• WHAT THIS TASK INVOLVES
Where a picture appears, leave it out, and print the rest of the records as they are.

++++++

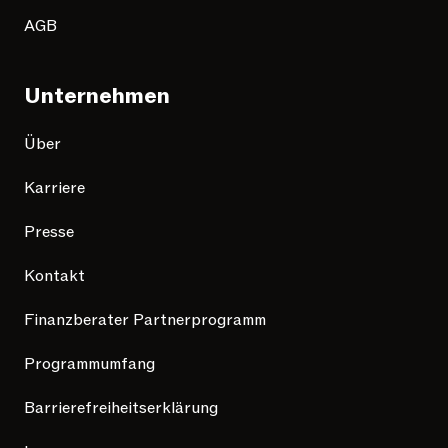
AGB
Unternehmen
Über
Karriere
Presse
Kontakt
Finanzberater Partnerprogramm
Programmumfang
Barrierefreiheitserklärung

++++++

• WRITTEN SOLUTION
AGB
Unternehmen
Über
Karriere
Presse
Kontakt
Finanzberater Partnerprogramm
Programmumfang
Barrierefreiheitserklärung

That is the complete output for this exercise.